Let's see how everything comes together.

```CSharp
public static void Main(string[] args)
{
    // Some manually chosen transactions with some modifications.
    Console.WriteLine("Loading training data...");
    var trainingData = JsonConvert.DeserializeObject<List<TransactionData>>(File.ReadAllText("training.json"));

    Console.WriteLine("Training the model...");
    var trainingService = new BankTransactionTrainingService();
    trainingService.Train(trainingData, "Model.zip");

    Console.WriteLine("Prepare transaction labeler...");
    var labelService = new BankTransactionLabelService();
    labelService.LoadModel("Model.zip");

    Console.WriteLine("Predict some transactions based on their description and type...");
    
    // Should be "coffee & tea".
    MakePrediction(labelService, "AMERICAN CONCEPTS PT BRISBANE", "expense");
    
    // The number in the transaction is always random but it will work despite that. Result: rent
    MakePrediction(labelService, "ANZ M-BANKING PAYMENT TRANSFER 513542 TO SPIRE REALITY", "expense");
    
    // In fact, searching just for part of the transaction will give us the same result.
    MakePrediction(labelService, "SPIRE REALITY", "expense");
    
    // If we change the transaction type, we'll get a reimbursement instead.
    MakePrediction(labelService, "SPIRE REALITY", "income");
}

private static void MakePrediction(BankTransactionLabelService labelService, string description, string transactionType)
{
    string prediction = labelService.PredictCategory(new TransactionData
    {
        Description = description,
        TransactionType = transactionType
    });

    Console.WriteLine($"{description} ({transactionType}) => {prediction}");
}
```

In the above example, we tried to identify a coffee shop, rent in 2 different ways and a reimbursement coming from the same description as rent.

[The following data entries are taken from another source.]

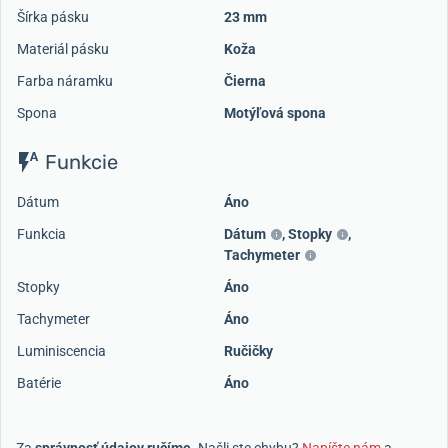
Šírka pásku
23 mm
Materiál pásku
Koža
Farba náramku
Čierna
Spona
Motýľová spona
Funkcie
Dátum
Áno
Funkcia
Dátum
,
Stopky
,
Tachymeter
Stopky
Áno
Tachymeter
Áno
Luminiscencia
Ručičky
Batérie
Áno
Za
správnosť údajov ručíme
. Našli ste chybu?
Napíšte nám
a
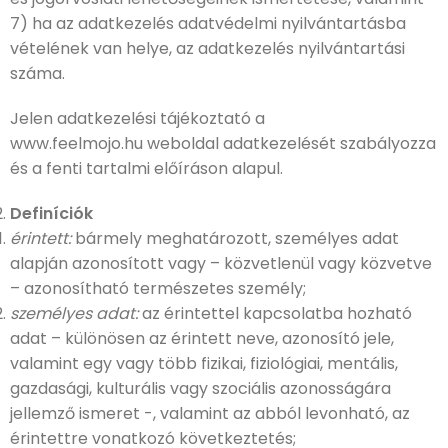
7) ha az adatkezelés adatvédelmi nyilvántartásba
vételének van helye, az adatkezelés nyilvántartási
száma.
Jelen adatkezelési tájékoztató a
www.feelmojo.hu weboldal adatkezelését szabályozza
és a fenti tartalmi előíráson alapul.
Definíciók
érintett:
bármely meghatározott, személyes adat
alapján azonosított vagy – közvetlenül vagy közvetve
– azonosítható természetes személy;
személyes adat:
az érintettel kapcsolatba hozható
adat – különösen az érintett neve, azonosító jele,
valamint egy vagy több fizikai, fiziológiai, mentális,
gazdasági, kulturális vagy szociális azonosságára
jellemző ismeret -, valamint az abból levonható, az
érintettre vonatkozó következtetés;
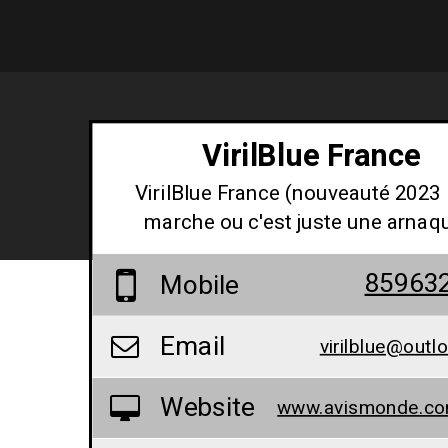
VirilBlue France
VirilBlue France (nouveauté 2023 
marche ou c'est juste une arnaq
85963
Mobile
Email
virilblue@outl
Website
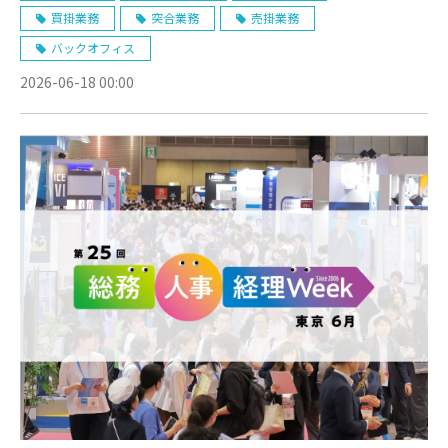
買掛業務
突合業務
売掛業務
バックオフィス
2026-06-18 00:00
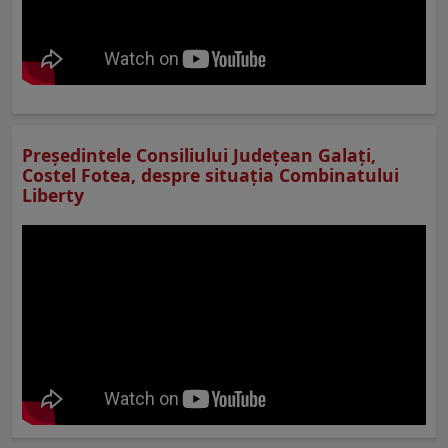
Preşedintele Consiliului Judeţean Galaţi,
Costel Fotea, despre situaţia Combinatului
Liberty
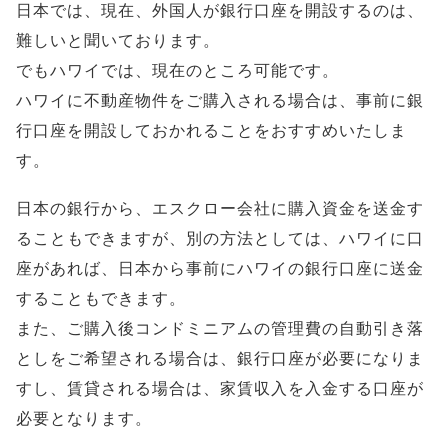
日本では、現在、外国人が銀行口座を開設するのは、
難しいと聞いております。
でもハワイでは、現在のところ可能です。
ハワイに不動産物件をご購入される場合は、事前に銀
行口座を開設しておかれることをおすすめいたしま
す。
日本の銀行から、エスクロー会社に購入資金を送金す
ることもできますが、別の方法としては、ハワイに口
座があれば、日本から事前にハワイの銀行口座に送金
することもできます。
また、ご購入後コンドミニアムの管理費の自動引き落
としをご希望される場合は、銀行口座が必要になりま
すし、賃貸される場合は、家賃収入を入金する口座が
必要となります。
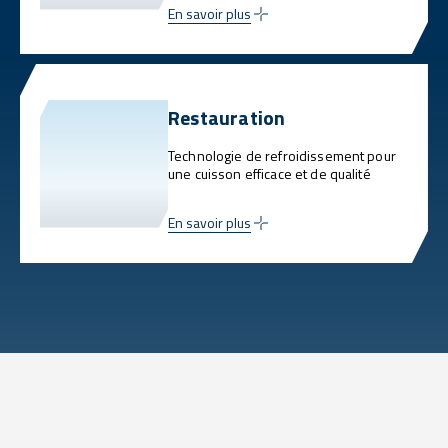
En savoir plus
Restauration
Technologie de refroidissement pour
une cuisson efficace et de qualité
En savoir plus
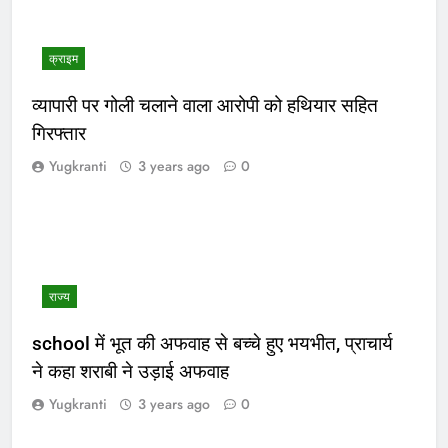
क्राइम
व्यापारी पर गोली चलाने वाला आरोपी को हथियार सहित
गिरफ्तार
Yugkranti
3 years ago
0
राज्य
school में भूत की अफवाह से बच्चे हुए भयभीत, प्राचार्य
ने कहा शराबी ने उड़ाई अफवाह
Yugkranti
3 years ago
0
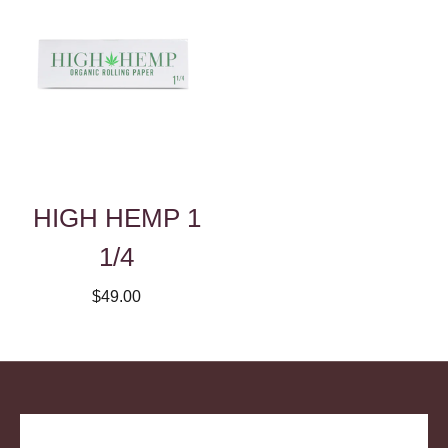
HIGH HEMP 1
1/4
$49.00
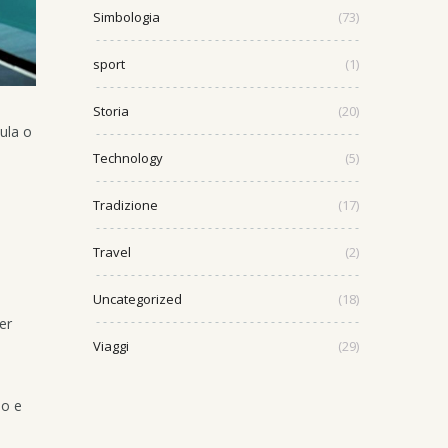
Simbologia
(73)
sport
(1)
Storia
(20)
ula o
Technology
(5)
Tradizione
(17)
Travel
(2)
Uncategorized
(18)
er
Viaggi
(29)
so e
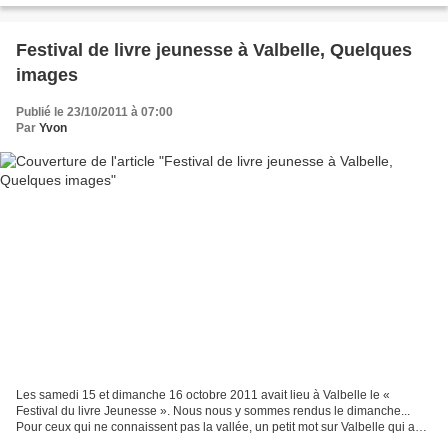
Festival de livre jeunesse à Valbelle, Quelques
images
Publié le 23/10/2011 à 07:00
Par
Yvon
Les samedi 15 et dimanche 16 octobre 2011 avait lieu à Valbelle le «
Festival du livre Jeunesse ». Nous nous y sommes rendus le dimanche...
Pour ceux qui ne connaissent pas la vallée, un petit mot sur Valbelle qui a
une place particulière. Le village...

With machine learning, we can now predict category even if it's not completely correct, almost like a fuzzy search.

## Conclusion

In conclusion, it took me 2 hours to write my initial prototype and about 4 hours to clean up incorrect data. (I'm working with 1k+ real transactions) The results are very good with about 95% accuracy!

With ML.NET most of the work is in selecting the right machine learning configuration and preparing test data. For example, `description` and `transaction type` are great features for predicting labels. In contrast, adding features like `amount`, `date/time` which more often than not is not directly linked to the label, may result in predictions to be way off or unable anything at all.

In the past, I have made a few attempts to classify my transactions via a rule engine and failed to deliver great long term value with few days of work. The project was abandoned because the projected effort of maintaining the rules was too great.